**Data shown**.

**********

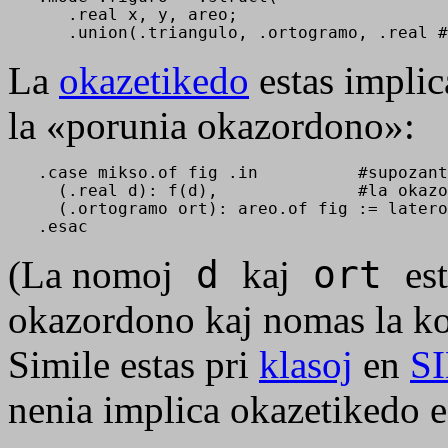
      .real x, y, areo; 

      .union(.triangulo, .ortogramo, .real #
La
okazetikedo
estas impli
la «porunia okazordono»:
   .case mikso.of fig .in          #supozant
     (.real d): f(d),              #la okazo
     (.ortogramo ort): areo.of fig := latero
   .esac
(La nomoj
d
kaj
ort
es
okazordono kaj nomas la ko
Simile estas pri
klasoj
en
S
nenia implica okazetikedo e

**********

**Exercise description**. Find the word "okazetikedo" in the entries, then copy out every line that has it.

**Written solution**.
okazetikedo
nenia implica okazetikedo e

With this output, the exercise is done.